The Federal Reserve maintained its key interest rate projection on Wednesday, which Wall Street had anticipated. However, the Fed also lowered its economic growth outlook and raised its inflation forecast. This sparked fears among some experts about potential stagflation, where sluggish growth is accompanied by stubborn price increases.
Fed Chair Jerome Powell cautioned against reading too much into the so-called dot plot of interest rate cuts during his press conference. A critical concern is that inflation remains above the Fed’s 2% target, potentially due to tariffs. This could complicate the central bank’s ability to cut rates even if unemployment starts to rise.
“We expect the Fed to cut later this year, but look at the balance of shifts in these forecasts: We’re going from stagflation-light to maybe stagflation-moderate,” said Frances Donald, RBC Capital Markets chief economist, on “Power Lunch.”
Some investors found encouragement in the projection for two rate cuts this year.
Fed’s cautious economic growth outlook
“This is a dovish hold that keeps the door open to rate cuts in the second half of 2025,” said Dan Siluk, head of global short duration and liquidity and portfolio manager at Janus Henderson Investors.
“The Fed is clearly signaling that it is not in a rush but is prepared to act if inflation continues to ease and labor market softness deepens.”

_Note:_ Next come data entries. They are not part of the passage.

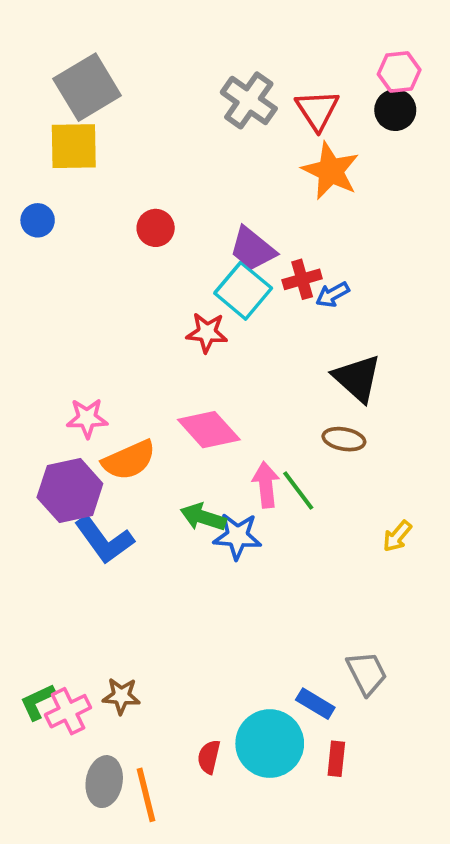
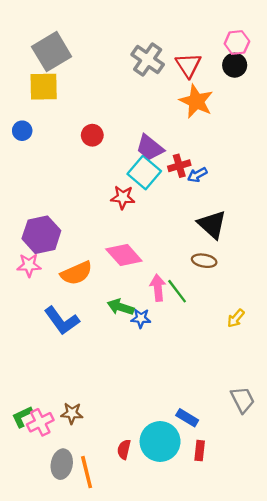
pink star: (87, 418) -> (29, 265), moved
purple hexagon: (70, 490) -> (41, 235), moved
blue star: (237, 536) -> (141, 318), size x0.7
gray trapezoid: (367, 673) -> (243, 400), moved

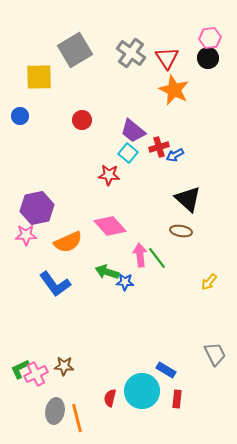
gray square: (52, 52) -> (75, 50), moved
cyan square: (144, 173) -> (128, 153), size x0.7

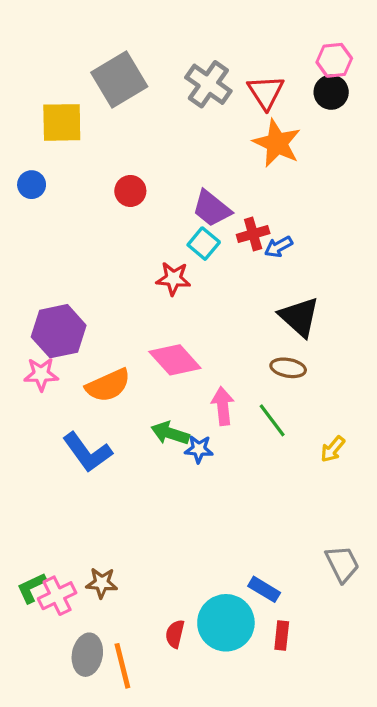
green line: (157, 258) -> (272, 420), moved

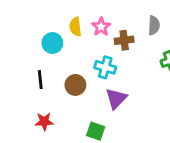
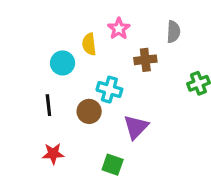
gray semicircle: (154, 25) -> (173, 32), moved
pink star: (101, 27) -> (119, 29), moved
cyan cross: (105, 67) -> (109, 90), moved

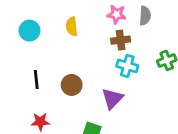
pink star: (119, 29) -> (116, 14), moved, turned -30
cyan circle: (63, 63) -> (29, 31), moved
cyan cross: (109, 90) -> (127, 66), moved

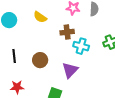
yellow semicircle: (72, 27) -> (40, 17), turned -48
brown cross: (121, 40) -> (67, 32), moved

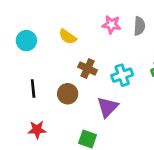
brown cross: (67, 32) -> (88, 68), moved, turned 32
cyan cross: (81, 46) -> (122, 75), turned -35

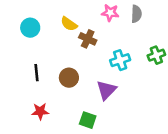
brown cross: (88, 68) -> (88, 39), moved

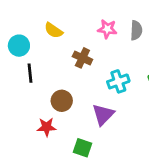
yellow semicircle: (69, 24) -> (53, 30), moved
black line: (36, 73) -> (30, 73), moved
red star: (40, 111) -> (47, 127), moved

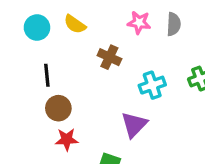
cyan circle: (19, 46) -> (37, 27), moved
brown circle: (62, 101) -> (58, 108), moved

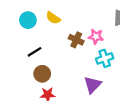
pink star: (139, 23) -> (96, 37), moved
black line: (47, 75) -> (35, 52), turned 64

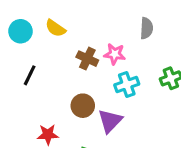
black line: (35, 52) -> (30, 75), turned -32
brown circle: (42, 74) -> (83, 106), moved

David Kelly, Chief Global Strategist at JPMorgan Asset Management, said on “Power Lunch,” “I think they could hold rates all the way until the end of the year. Right now, do not hold your breath waiting for low rates from the Federal Reserve because they don’t seem to have any intention of delivering them.”

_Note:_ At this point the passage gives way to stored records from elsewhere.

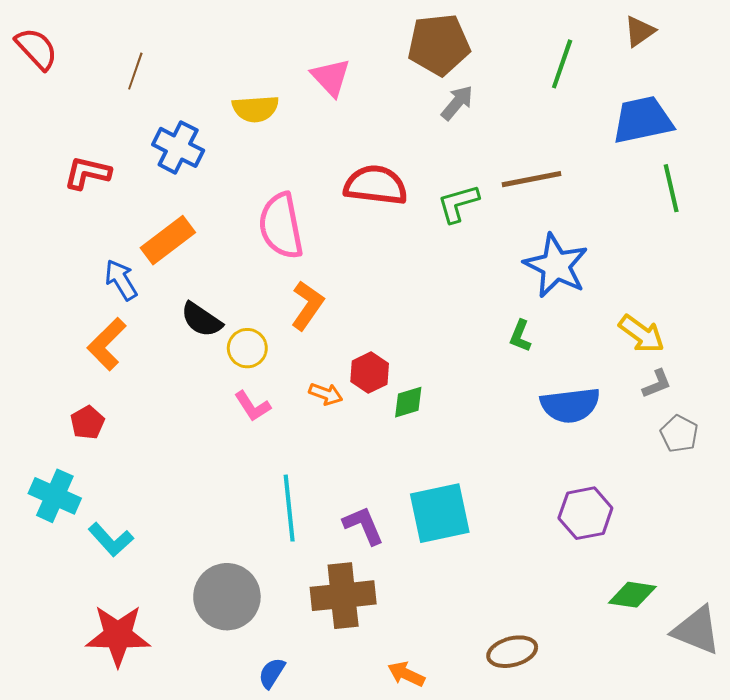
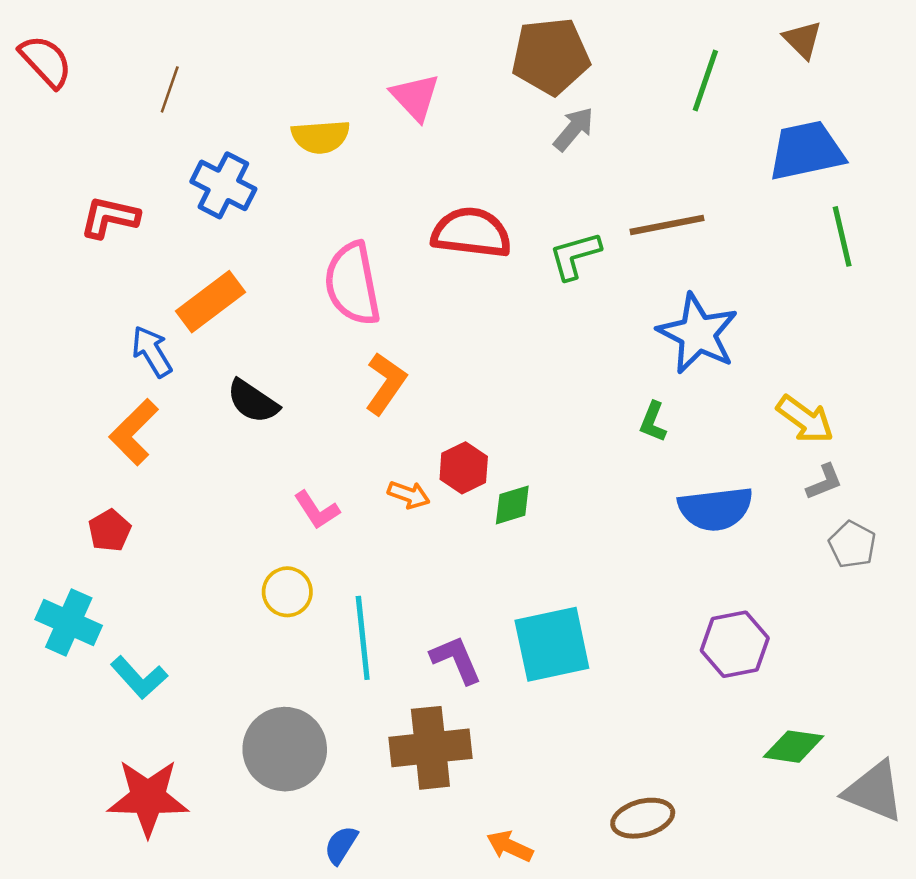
brown triangle: (639, 31) -> (803, 40), turned -40
yellow circle: (247, 348) -> (287, 592), moved

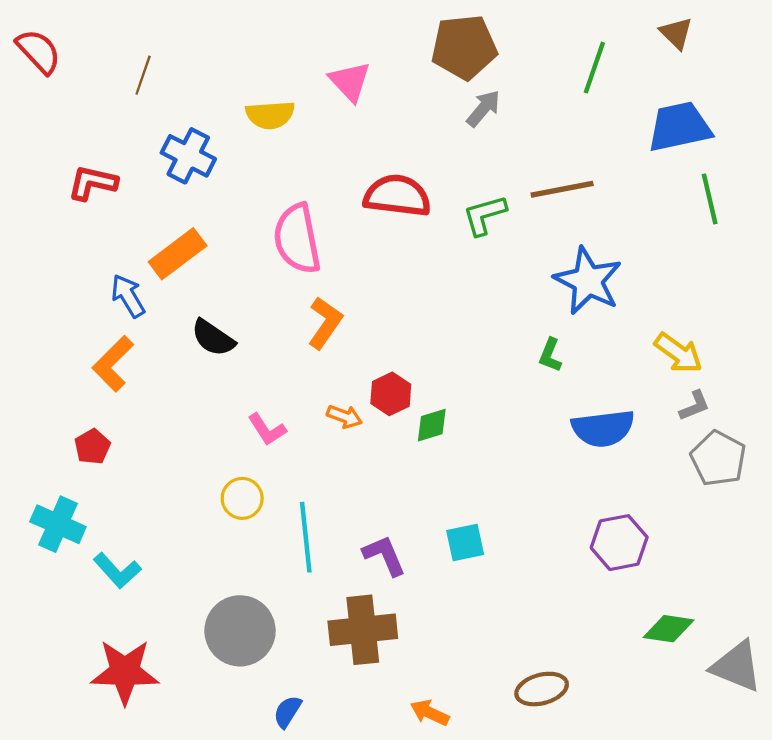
gray pentagon: (852, 545) -> (718, 459), size x1.4
cyan square: (552, 644) -> (465, 543), size x0.6

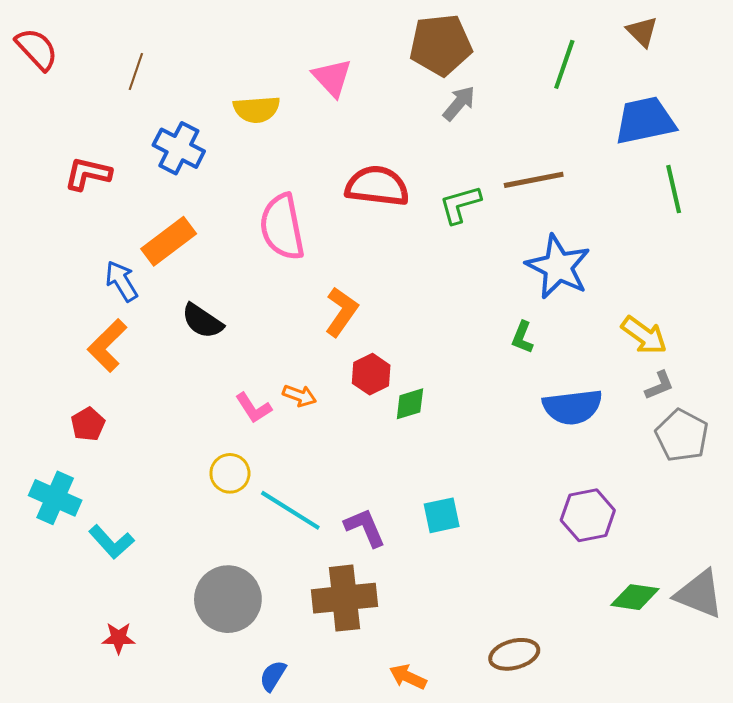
orange L-shape: (325, 323) -> (341, 312), moved
orange arrow: (344, 416) -> (299, 396), moved
cyan line: (306, 537) -> (290, 510), turned -52
gray triangle: (737, 666) -> (699, 594), moved
red star: (125, 672) -> (119, 638), size x0.5

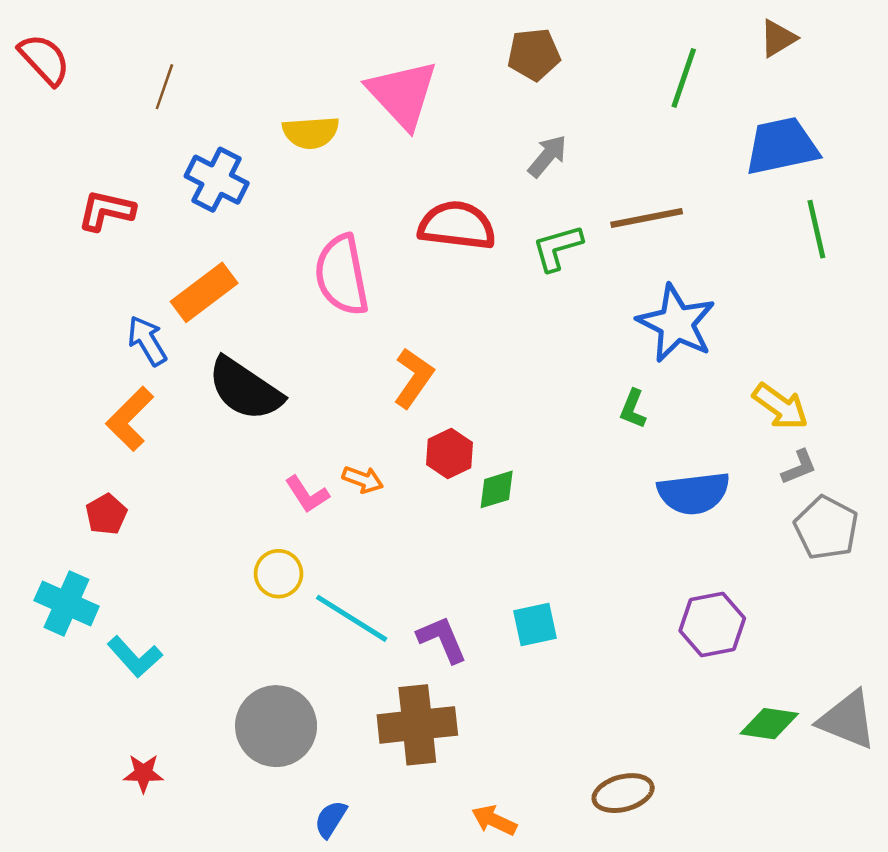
brown triangle: (642, 32) -> (778, 38), turned 44
brown pentagon: (441, 45) -> (534, 54), size x0.7
pink triangle: (332, 78) -> (402, 94), size x1.5
gray arrow: (459, 103) -> (547, 156), moved
black semicircle: (202, 321) -> (245, 389), size x1.5

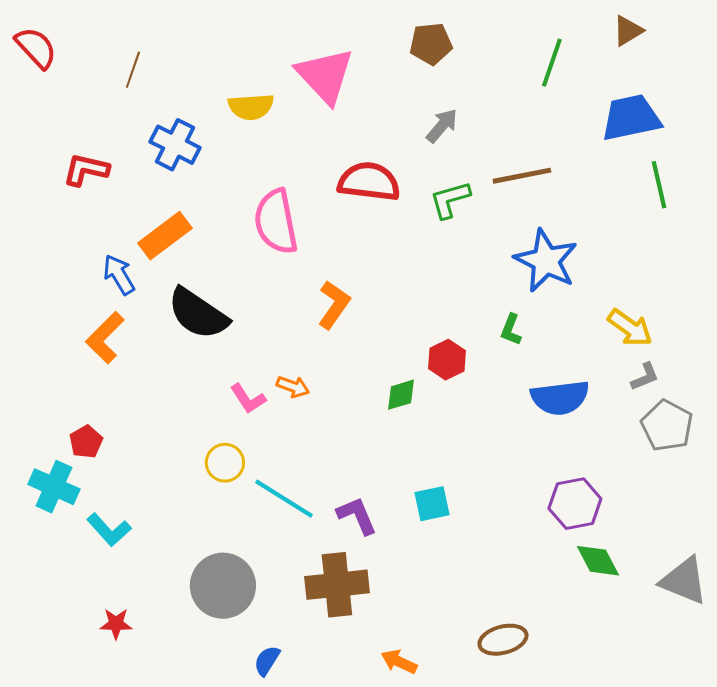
red hexagon: (450, 453) -> (447, 360), moved
red pentagon: (106, 514) -> (86, 442), moved
green diamond: (769, 724) -> (598, 561), moved, turned 54

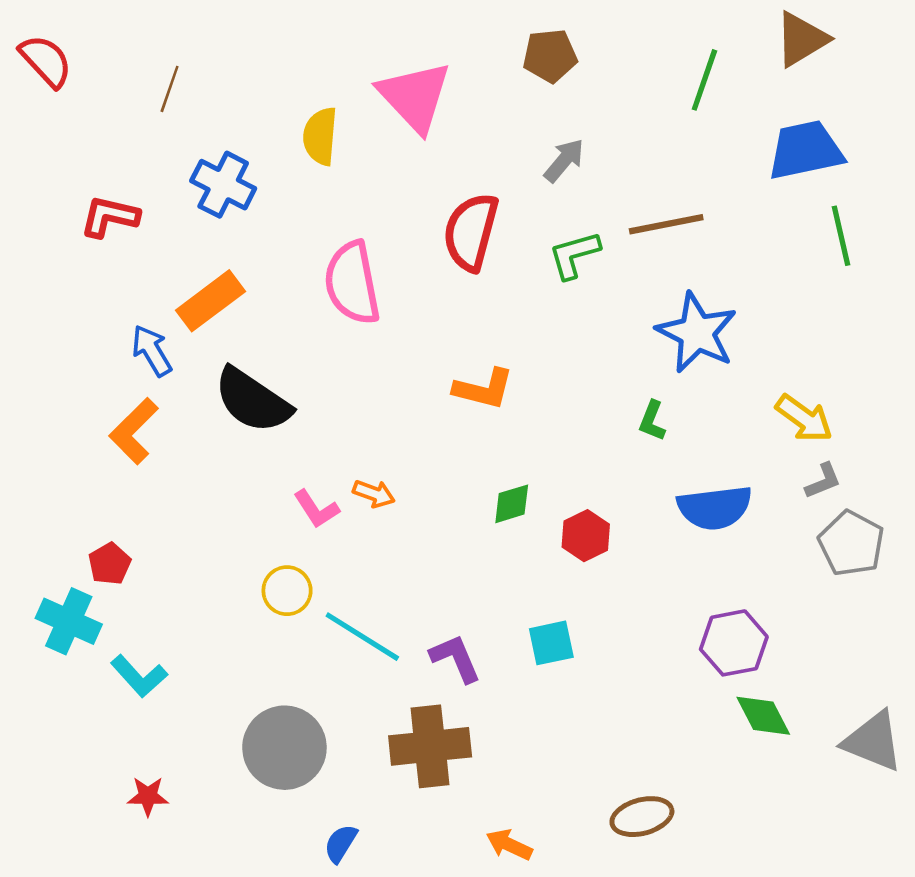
brown triangle: (628, 31) -> (801, 39), size x1.4
yellow semicircle: (251, 107) -> (320, 136), turned 99
red semicircle: (369, 182) -> (471, 232), turned -82
orange L-shape: (334, 305) -> (484, 389), moved, turned 69
red hexagon: (447, 360) -> (586, 536), moved

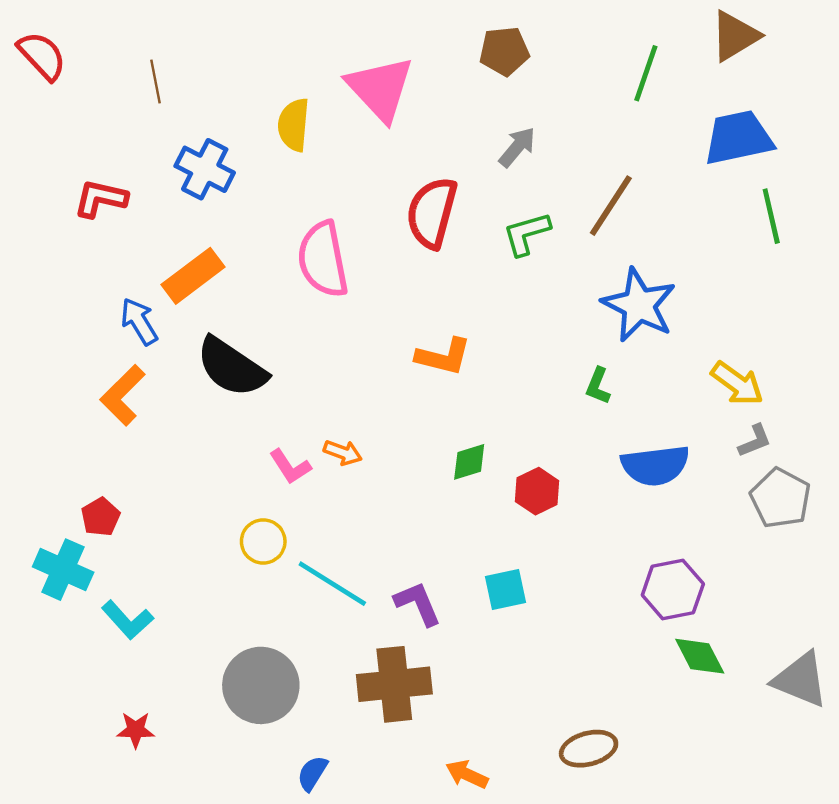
brown line: (170, 89) -> (156, 82), turned -30
brown line: (666, 224) -> (611, 206), turned -46

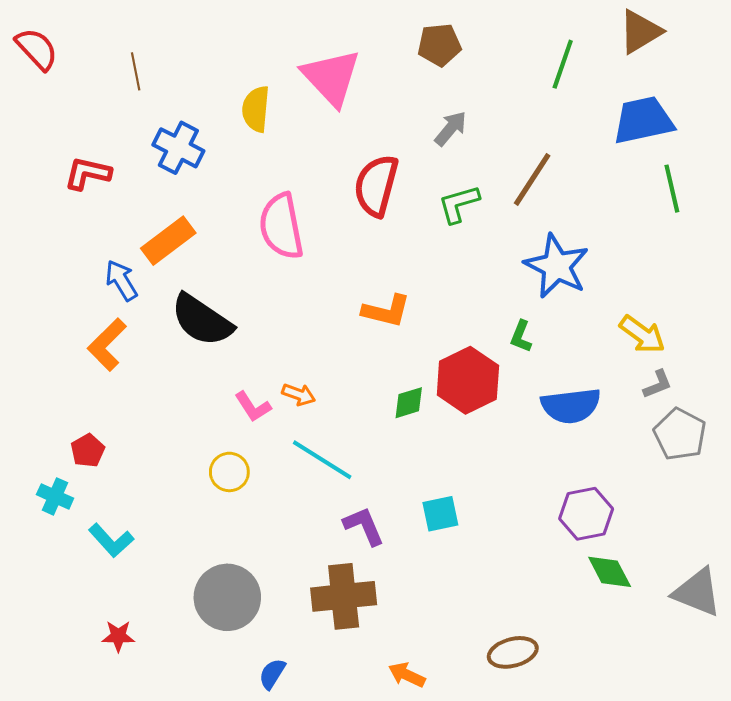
red hexagon: (537, 491) -> (468, 380), moved, size x1.6
cyan cross: (63, 570) -> (55, 496), size x0.7
cyan line: (332, 584) -> (322, 460), moved

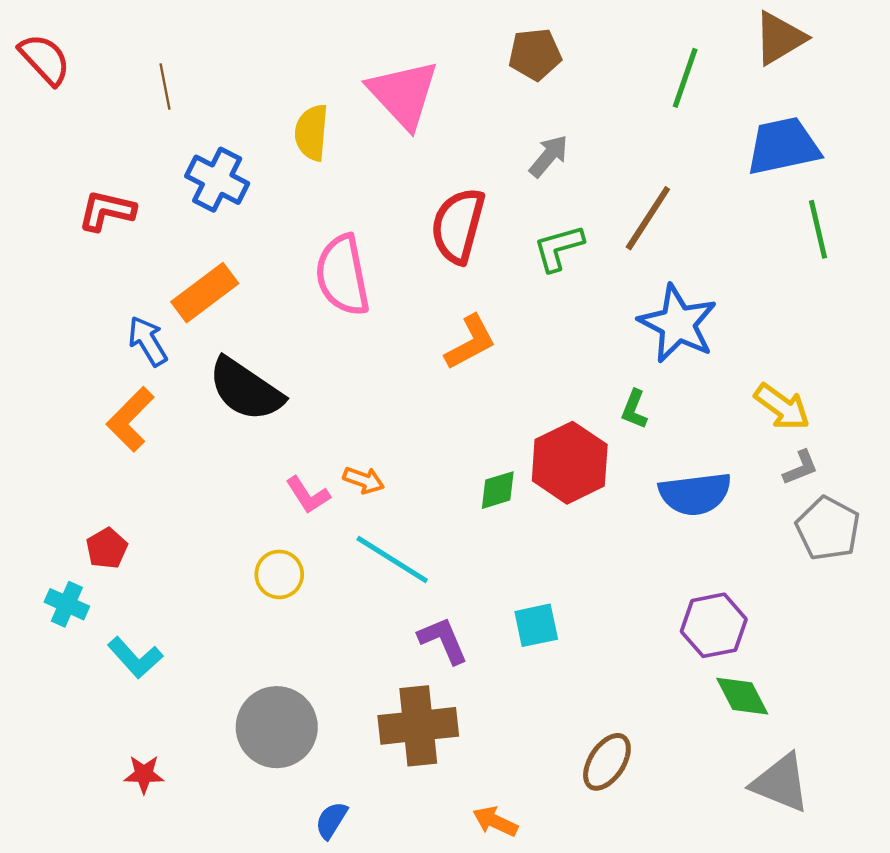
orange L-shape: (386, 311) -> (470, 342), moved, turned -42
gray triangle: (697, 592) -> (781, 783), moved
brown ellipse: (513, 652) -> (607, 762), moved, turned -42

Jim Caron, Chief Investment Officer of Morgan Stanley Investment Management’s Portfolio Solutions Group, said on “Power Lunch,” “What the Fed is basically saying is that the risks to inflation are skewed to the upside. The risk to unemployment is also skewed to the upside.
This is what I think is somewhat being confused as a stagflationary event for markets.”
Bill Adams, Chief Economist for Comerica Bank, said, “The Fed doesn’t have great tools to combat stagflationary shocks like tariff hikes or Mideast oil supply disruptions.”
Richard Flynn, Managing Director at Charles Schwab UK, said, “The larger story here is that there is a clear misalignment between political expectations and monetary policy objectives, as the Fed continues to maintain a wait-and-see approach to gauge the downstream impact of tariffs on the broader economy before taking action.”
Jamie Cox, Managing Partner for Harris Financial Group, said, “The Fed continues to overplay the inflation story and isn’t paying attention to burgeoning demand weakness. While the dot plot forecasts 3 rate cuts through 2026, the more likely scenario is 3 rate cuts by the end of 2025.”
The Fed’s updated rate cut outlook has added more uncertainty to the stock market’s outlook. Investors will be closely watching incoming data and geopolitical developments to gauge the potential impact on the economy and the Fed’s future actions.